Aristóteles piensa el movimiento como paso de la potencia o posibilidad, a su acto o realización. Examina las formas de gobierno y las constituciones de las ciudades antiguas. En su Poética defiende una narrativa anclada en la unidad de lugar, la acción en un mismo lugar físico; y de unidad de tiempo, la acción que transcurre en un periodo de un día, y de forma lineal, sin saltos al pasado o el futuro.

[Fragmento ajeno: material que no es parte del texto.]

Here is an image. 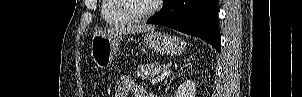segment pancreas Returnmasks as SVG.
Returning a JSON list of instances; mask_svg holds the SVG:
<instances>
[{
  "instance_id": "cf45deb5",
  "label": "pancreas",
  "mask_w": 302,
  "mask_h": 97,
  "mask_svg": "<svg viewBox=\"0 0 302 97\" xmlns=\"http://www.w3.org/2000/svg\"><path fill=\"white\" fill-rule=\"evenodd\" d=\"M167 69V65L162 64L158 65L157 63L141 65L136 70V77L138 79H148L149 77H153L155 72H162Z\"/></svg>"
}]
</instances>
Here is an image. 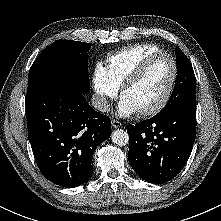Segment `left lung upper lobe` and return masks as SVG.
Masks as SVG:
<instances>
[{
    "mask_svg": "<svg viewBox=\"0 0 221 221\" xmlns=\"http://www.w3.org/2000/svg\"><path fill=\"white\" fill-rule=\"evenodd\" d=\"M177 77L171 97L157 114L162 116L182 105H196V79L192 65L185 54L176 48Z\"/></svg>",
    "mask_w": 221,
    "mask_h": 221,
    "instance_id": "1",
    "label": "left lung upper lobe"
}]
</instances>
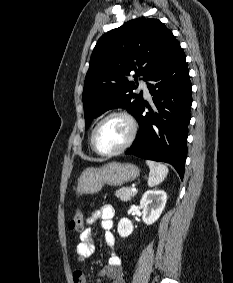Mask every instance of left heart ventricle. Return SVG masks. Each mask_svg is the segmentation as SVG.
<instances>
[{"label": "left heart ventricle", "mask_w": 233, "mask_h": 283, "mask_svg": "<svg viewBox=\"0 0 233 283\" xmlns=\"http://www.w3.org/2000/svg\"><path fill=\"white\" fill-rule=\"evenodd\" d=\"M130 126L122 117H112L105 121L96 136V145L103 152L118 149L128 139Z\"/></svg>", "instance_id": "left-heart-ventricle-1"}]
</instances>
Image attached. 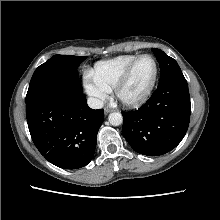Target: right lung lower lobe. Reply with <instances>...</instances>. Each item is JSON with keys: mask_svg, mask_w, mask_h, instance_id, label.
Returning <instances> with one entry per match:
<instances>
[{"mask_svg": "<svg viewBox=\"0 0 220 220\" xmlns=\"http://www.w3.org/2000/svg\"><path fill=\"white\" fill-rule=\"evenodd\" d=\"M77 85L82 89L80 83ZM26 115L32 140L49 162L63 169H77L91 161L104 110L89 108L82 91L28 103Z\"/></svg>", "mask_w": 220, "mask_h": 220, "instance_id": "1", "label": "right lung lower lobe"}]
</instances>
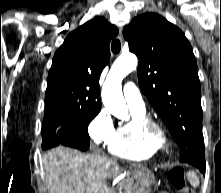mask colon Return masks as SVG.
<instances>
[{"mask_svg":"<svg viewBox=\"0 0 221 193\" xmlns=\"http://www.w3.org/2000/svg\"><path fill=\"white\" fill-rule=\"evenodd\" d=\"M168 182L170 186L178 192L195 193L194 191L187 189L184 171L178 166L173 167L170 170L168 174Z\"/></svg>","mask_w":221,"mask_h":193,"instance_id":"obj_1","label":"colon"}]
</instances>
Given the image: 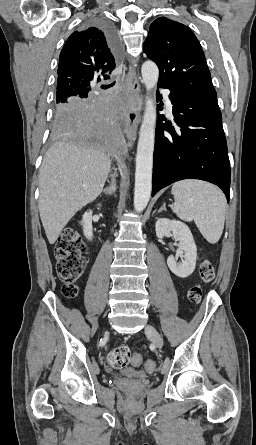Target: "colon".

Cuando el brillo pagano se apaga bajo la cruz cristiana, en la Edad Media gobernada por la Iglesia católica romana, la influencia de Aristóteles se reaviva al difundirse la traducción de su Política, o de su Física que da sustento al modelo aristotélico ptolemaico, adaptado por la teología escolástica cristiana. El filósofo se convierte entonces en principio de autoridad, como consecuencia de la devoción que le profesa Santo Tomás de Aquino, el gran teólogo medieval. Pero Aristóteles está muy lejos de demandar obediencia a un entramado fijo de conocimiento. Su propia filosofía abraza proposiciones provisionales, abiertas, impugnables. No es un pensador dogmático, arquitecto de sistemas monolíticos. Es un investigador, es decir un buscador de la trama escondida del ser en su manifestación a través de las sustancias, la naturaleza, o de un Dios que mueve las cosas a la manera de un motor inmóvil, por no ser a su vez movido.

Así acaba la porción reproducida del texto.